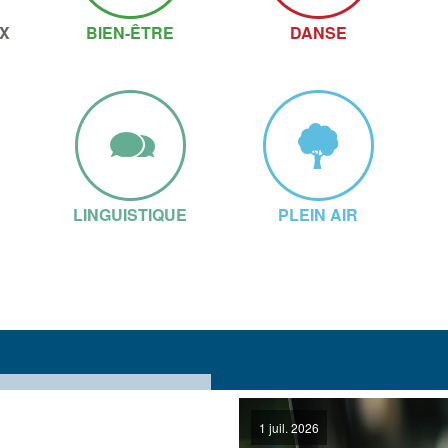
X
BIEN-ÊTRE
DANSE
LINGUISTIQUE
PLEIN AIR
1 juil. 2026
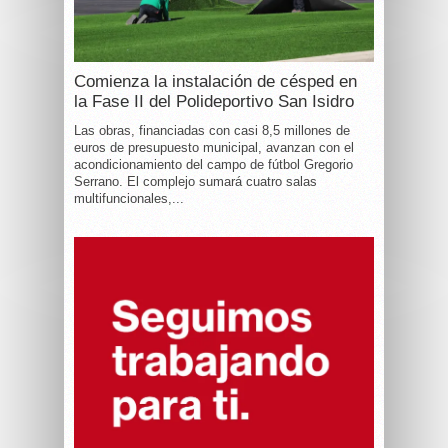
Comienza la instalación de césped en
la Fase II del Polideportivo San Isidro
Las obras, financiadas con casi 8,5 millones de
euros de presupuesto municipal, avanzan con el
acondicionamiento del campo de fútbol Gregorio
Serrano. El complejo sumará cuatro salas
multifuncionales,...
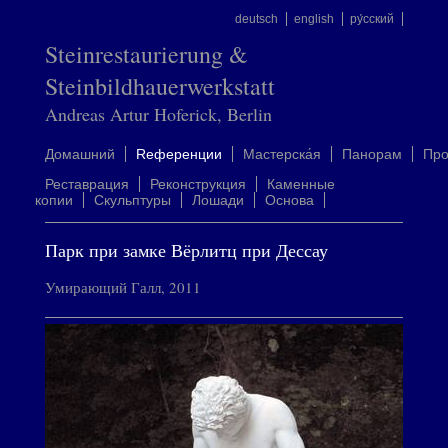
deutsch
english
ру́сский
Steinrestaurierung &
Steinbildhauerwerkstatt
Andreas Artur Hoferick, Berlin
Домашний
Rеференции
Mастерска́я
Панорам
Пр
Реставрация
Реконструкция
Каменные
копии
Скульптуры
Лошади
Oснова
Парк при замке Вёрлитц при Дессау
Умирающий Галл, 2011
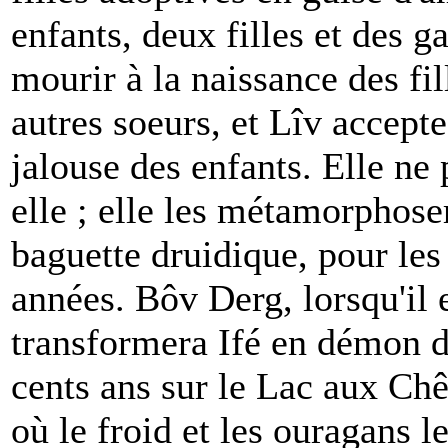
enfants, deux filles et des g
mourir à la naissance des fi
autres soeurs, et Lîv accepte.
jalouse des enfants. Elle ne 
elle ; elle les métamorphose
baguette druidique, pour les
années. Bôv Derg, lorsqu'il
transformera Ifé en démon de
cents ans sur le Lac aux Chê
où le froid et les ouragans 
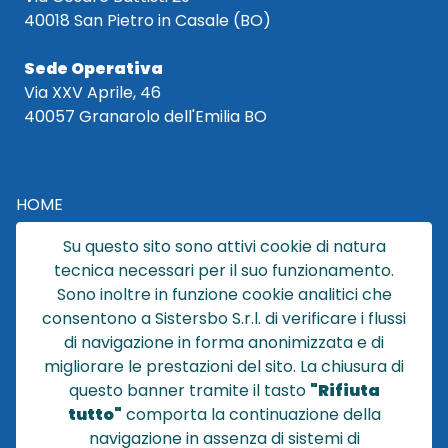
40018 San Pietro in Casale (BO)
Sede Operativa
Via XXV Aprile, 46
40057 Granarolo dell'Emilia BO
HOME
CATALOGO
Su questo sito sono attivi cookie di natura
CHI SIAMO
tecnica necessari per il suo funzionamento.
NEWS
Sono inoltre in funzione cookie analitici che
CONTATTACI
consentono a Sistersbo S.r.l. di verificare i flussi
CONDIZIONI DI VENDITA
di navigazione in forma anonimizzata e di
migliorare le prestazioni del sito. La chiusura di
POLICY PRIVACY
questo banner tramite il tasto
"Rifiuta
NOTE LEGALI
tutto"
comporta la continuazione della
Cookie
navigazione in assenza di sistemi di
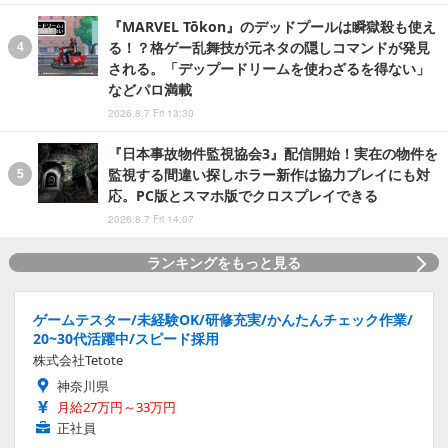
『MARVEL Tōkon』のデッドプールは瞬獄殺も使え
る！？格ゲー乱舞技が元ネタの隠しコマンドが発見
される。「デップードリームを使わざるを得ない」
などパロ満載
2026.8.7 Fri 13:30
『日本事故物件監視協会3』配信開始！実在の物件を
監視する間違い探しホラー新作は協力プレイにも対
応。PC版とスマホ版でクロスプレイできる
2026.8.7 Fri 14:07
ランキングをもっと見る
ゲームテスター/未経験OK/研修充実/かんたんチェック作業/
20~30代活躍中/スピード採用
株式会社Tetote
神奈川県
月給27万円～33万円
正社員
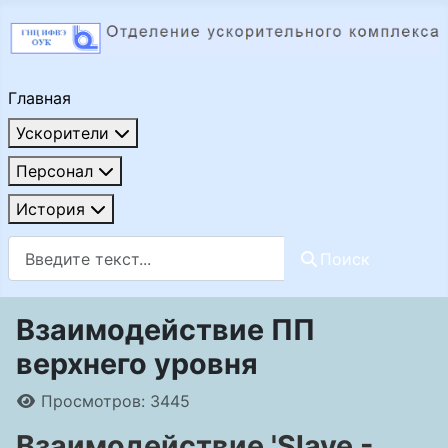
Главная
Ускорители
Персонал
История
Поиск
Поиск
Взаимодействие ПП
верхнего уровня
Информация о материале
Просмотров: 3445
Взаимодействие 'Slave -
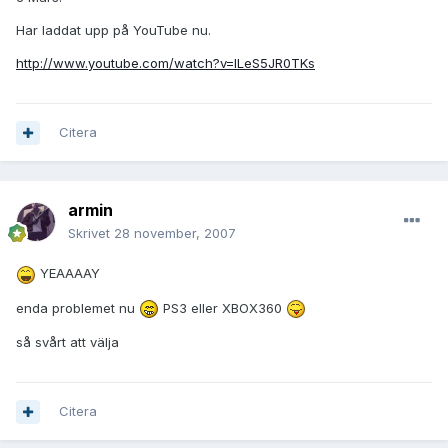
Har laddat upp på YouTube nu.
http://www.youtube.com/watch?v=lLeS5JR0TKs
Citera
armin
Skrivet
28 november, 2007
YEAAAAY
enda problemet nu
PS3 eller XBOX360
så svårt att välja
Citera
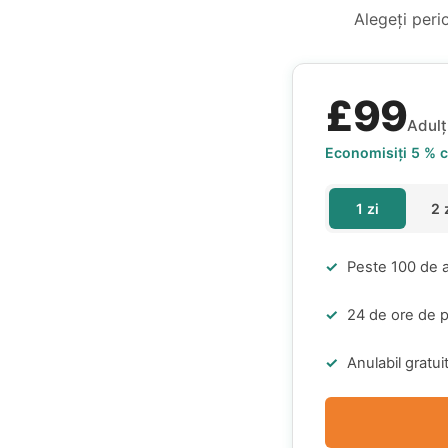
Alegeți perio
£99
Adulț
Economisiți 5 % 
1 zi
2 
Peste 100 de at
24 de ore de p
Anulabil gratui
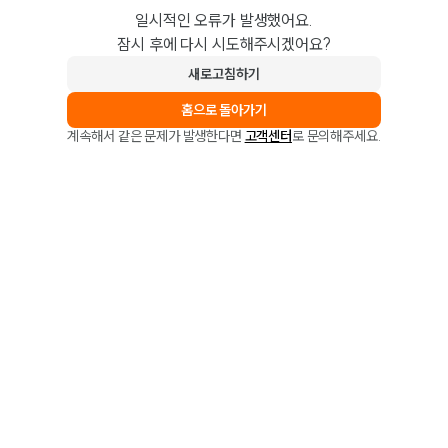
일시적인 오류가 발생했어요.
잠시 후에 다시 시도해주시겠어요?
새로고침하기
홈으로 돌아가기
계속해서 같은 문제가 발생한다면
고객센터
로 문의해주세요.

REQUIRED ACTION: Print each line of the listing, starting at its first and ending with the line that holds "Реконструкция", but skip any pictures.

COMPLETED EXERCISE:
X
BIEN-ÊTRE
DANSE
LINGUISTIQUE
PLEIN AIR
1 juil. 2026
Comienza la instalación de césped en
la Fase II del Polideportivo San Isidro
Las obras, financiadas con casi 8,5 millones de
euros de presupuesto municipal, avanzan con el
acondicionamiento del campo de fútbol Gregorio
Serrano. El complejo sumará cuatro salas
multifuncionales,...
deutsch
english
ру́сский
Steinrestaurierung &
Steinbildhauerwerkstatt
Andreas Artur Hoferick, Berlin
Домашний
Rеференции
Mастерска́я
Панорам
Пр
Реставрация
Реконструкция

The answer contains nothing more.